Harumafuji was angered when he saw the younger wrestler checking his smartphone after being chastised for having a bad attitude, the reports added.
The incident has highlighted the struggle of the ancient sport to reform the harsh conditions that can breed violence in its closed, hierarchical world, although some wrestlers say there have been improvements in the decade since a teenage wrestler was beaten to death by other wrestlers.
A Japan Sumo Association spokesman said on Wednesday that Mongolian Harumafuji’s “oyakata” Isegahama, who runs the gym, or “stable”, where he trains, had informed the JSA of his decision on the grand champion’s behalf.
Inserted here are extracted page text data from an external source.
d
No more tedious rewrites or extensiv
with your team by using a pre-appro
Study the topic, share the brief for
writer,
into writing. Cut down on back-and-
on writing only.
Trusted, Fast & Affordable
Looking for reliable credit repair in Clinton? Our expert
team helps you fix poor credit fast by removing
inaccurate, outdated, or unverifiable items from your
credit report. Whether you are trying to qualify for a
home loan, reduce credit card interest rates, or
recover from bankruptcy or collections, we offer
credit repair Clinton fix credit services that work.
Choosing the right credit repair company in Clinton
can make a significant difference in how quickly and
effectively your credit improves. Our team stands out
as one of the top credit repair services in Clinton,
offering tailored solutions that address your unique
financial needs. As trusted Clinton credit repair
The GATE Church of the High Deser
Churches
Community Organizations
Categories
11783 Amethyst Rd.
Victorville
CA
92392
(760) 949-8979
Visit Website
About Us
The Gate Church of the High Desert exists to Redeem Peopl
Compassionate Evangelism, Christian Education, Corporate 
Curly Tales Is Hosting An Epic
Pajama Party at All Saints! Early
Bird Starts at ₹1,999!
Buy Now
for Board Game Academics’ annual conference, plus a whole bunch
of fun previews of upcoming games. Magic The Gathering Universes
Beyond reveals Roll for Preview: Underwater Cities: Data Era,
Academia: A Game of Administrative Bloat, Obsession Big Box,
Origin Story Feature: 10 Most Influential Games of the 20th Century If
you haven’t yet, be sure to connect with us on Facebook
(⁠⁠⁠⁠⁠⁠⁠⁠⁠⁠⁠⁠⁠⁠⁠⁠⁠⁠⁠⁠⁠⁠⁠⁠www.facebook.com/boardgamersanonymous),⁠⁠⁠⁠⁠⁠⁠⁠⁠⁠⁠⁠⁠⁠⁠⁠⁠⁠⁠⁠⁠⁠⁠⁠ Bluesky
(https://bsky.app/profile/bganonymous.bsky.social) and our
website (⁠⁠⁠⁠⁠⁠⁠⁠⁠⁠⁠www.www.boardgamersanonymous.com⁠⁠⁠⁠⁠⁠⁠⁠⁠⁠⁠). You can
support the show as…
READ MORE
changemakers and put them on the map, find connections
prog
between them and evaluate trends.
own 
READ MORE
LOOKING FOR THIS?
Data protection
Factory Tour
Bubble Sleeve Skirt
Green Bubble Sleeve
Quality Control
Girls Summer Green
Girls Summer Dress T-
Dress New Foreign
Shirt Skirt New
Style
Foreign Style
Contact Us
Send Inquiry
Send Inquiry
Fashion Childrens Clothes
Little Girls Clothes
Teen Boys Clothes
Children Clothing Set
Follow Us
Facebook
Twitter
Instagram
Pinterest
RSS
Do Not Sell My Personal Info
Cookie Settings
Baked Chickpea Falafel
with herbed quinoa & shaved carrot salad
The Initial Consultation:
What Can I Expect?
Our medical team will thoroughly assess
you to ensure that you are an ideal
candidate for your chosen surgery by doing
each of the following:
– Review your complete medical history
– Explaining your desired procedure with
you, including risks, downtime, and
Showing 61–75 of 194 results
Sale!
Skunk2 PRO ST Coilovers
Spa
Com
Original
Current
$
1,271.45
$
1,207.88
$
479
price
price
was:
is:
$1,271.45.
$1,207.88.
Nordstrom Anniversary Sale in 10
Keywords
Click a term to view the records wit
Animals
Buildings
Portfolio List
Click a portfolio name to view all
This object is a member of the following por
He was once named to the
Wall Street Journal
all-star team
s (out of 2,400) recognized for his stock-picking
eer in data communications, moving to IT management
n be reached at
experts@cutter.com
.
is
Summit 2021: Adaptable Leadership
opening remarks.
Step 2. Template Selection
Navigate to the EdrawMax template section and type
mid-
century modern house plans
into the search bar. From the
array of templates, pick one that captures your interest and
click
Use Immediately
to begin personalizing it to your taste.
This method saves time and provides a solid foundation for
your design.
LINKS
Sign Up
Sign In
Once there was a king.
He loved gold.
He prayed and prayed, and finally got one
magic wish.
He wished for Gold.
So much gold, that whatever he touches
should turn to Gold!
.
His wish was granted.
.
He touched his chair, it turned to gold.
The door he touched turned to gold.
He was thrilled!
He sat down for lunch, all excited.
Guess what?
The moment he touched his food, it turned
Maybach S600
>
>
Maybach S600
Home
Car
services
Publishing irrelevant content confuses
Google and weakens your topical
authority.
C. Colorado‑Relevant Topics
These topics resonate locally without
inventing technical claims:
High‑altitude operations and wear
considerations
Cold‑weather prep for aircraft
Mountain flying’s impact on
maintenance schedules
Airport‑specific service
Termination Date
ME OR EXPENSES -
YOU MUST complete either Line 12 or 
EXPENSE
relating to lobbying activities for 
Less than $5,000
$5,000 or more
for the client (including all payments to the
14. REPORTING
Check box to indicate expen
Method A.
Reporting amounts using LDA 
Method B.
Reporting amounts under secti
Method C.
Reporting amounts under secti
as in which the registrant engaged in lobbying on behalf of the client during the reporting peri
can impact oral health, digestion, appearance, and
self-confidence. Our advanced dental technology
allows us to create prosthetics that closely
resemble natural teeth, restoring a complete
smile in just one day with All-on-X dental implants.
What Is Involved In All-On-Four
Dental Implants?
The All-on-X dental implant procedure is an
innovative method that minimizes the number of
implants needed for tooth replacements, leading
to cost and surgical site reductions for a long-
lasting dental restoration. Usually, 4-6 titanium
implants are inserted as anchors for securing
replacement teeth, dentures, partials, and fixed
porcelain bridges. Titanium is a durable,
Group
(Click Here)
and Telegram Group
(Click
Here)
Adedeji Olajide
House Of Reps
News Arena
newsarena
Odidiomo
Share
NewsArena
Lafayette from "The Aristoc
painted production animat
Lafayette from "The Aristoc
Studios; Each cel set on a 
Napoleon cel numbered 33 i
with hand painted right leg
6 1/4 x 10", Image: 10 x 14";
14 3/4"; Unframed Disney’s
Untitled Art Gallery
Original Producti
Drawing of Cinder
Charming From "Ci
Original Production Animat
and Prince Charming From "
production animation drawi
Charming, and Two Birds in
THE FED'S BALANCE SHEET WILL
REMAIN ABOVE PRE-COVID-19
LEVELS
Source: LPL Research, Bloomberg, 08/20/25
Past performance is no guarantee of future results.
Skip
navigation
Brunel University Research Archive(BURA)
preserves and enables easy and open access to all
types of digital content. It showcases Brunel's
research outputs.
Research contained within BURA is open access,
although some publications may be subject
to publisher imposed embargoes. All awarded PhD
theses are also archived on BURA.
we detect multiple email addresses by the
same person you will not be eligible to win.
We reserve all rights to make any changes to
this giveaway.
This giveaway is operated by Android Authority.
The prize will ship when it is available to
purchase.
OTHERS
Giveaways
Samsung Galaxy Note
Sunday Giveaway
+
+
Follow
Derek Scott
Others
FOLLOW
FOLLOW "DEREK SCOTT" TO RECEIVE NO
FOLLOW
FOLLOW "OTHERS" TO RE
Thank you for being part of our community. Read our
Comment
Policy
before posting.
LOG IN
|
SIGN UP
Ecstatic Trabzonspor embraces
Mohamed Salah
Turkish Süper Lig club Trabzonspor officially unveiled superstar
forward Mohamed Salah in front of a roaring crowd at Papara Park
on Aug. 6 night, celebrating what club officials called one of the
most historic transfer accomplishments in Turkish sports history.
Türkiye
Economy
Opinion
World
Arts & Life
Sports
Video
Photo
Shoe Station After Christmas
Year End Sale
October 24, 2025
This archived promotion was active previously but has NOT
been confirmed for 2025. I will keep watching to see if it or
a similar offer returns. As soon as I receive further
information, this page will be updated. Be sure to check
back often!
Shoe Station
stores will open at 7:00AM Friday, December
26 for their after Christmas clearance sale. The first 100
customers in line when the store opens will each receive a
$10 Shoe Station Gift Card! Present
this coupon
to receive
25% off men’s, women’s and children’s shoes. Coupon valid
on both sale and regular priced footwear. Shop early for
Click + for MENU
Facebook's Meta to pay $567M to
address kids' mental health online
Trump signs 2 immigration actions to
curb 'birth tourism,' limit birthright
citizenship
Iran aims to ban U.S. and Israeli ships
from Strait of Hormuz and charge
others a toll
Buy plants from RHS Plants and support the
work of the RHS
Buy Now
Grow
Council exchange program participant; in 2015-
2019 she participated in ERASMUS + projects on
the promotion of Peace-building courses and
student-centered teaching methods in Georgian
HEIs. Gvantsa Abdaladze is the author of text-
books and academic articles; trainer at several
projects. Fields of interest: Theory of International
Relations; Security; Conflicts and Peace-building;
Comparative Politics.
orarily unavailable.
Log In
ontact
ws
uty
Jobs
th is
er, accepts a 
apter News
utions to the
The head of an advisory body to the JSA, the Yokozuna Deliberation Council, had said on Monday the affair warranted “extremely harsh punishment” but did not issue a final decision because both the JSA and police were still investigating.
“There is almost no doubting that an act of violence was carried out,” Masato Kitamura, chairman of the advisory body, told a news conference after a council meeting on Monday.
“The general feeling within the council is that a strict disciplinary measure is required,” he added.
A former oyakata was sentenced to five years in prison in 2010 after a court found he had ordered wrestlers to beat 17-year-old trainee Takashi Saito, who had tried to run away, in 2007.
Saito died from his injuries.
Mongolian yokozuna Asashoryu quit the sport that same year after a probe into reports of a drunken scuffle in Tokyo.
The incidents and competition from rival sports had eroded the popularity of the sport, in which giant wrestlers clad in loin-clothes seek to topple or push each other out of the ring.
But the promotion in January of Japan-born wrestler Kisenosato to grand champion status, the first home-grown yokozuna in 19 years, had helped rebuild its fan base.
Harumafuji, one of the many Mongolian wrestlers who have come to dominate the sport in recent years, started his career in Japan at the age of 16 and was promoted to “yokozuna” in 2012. He has won nine grand tournaments in all.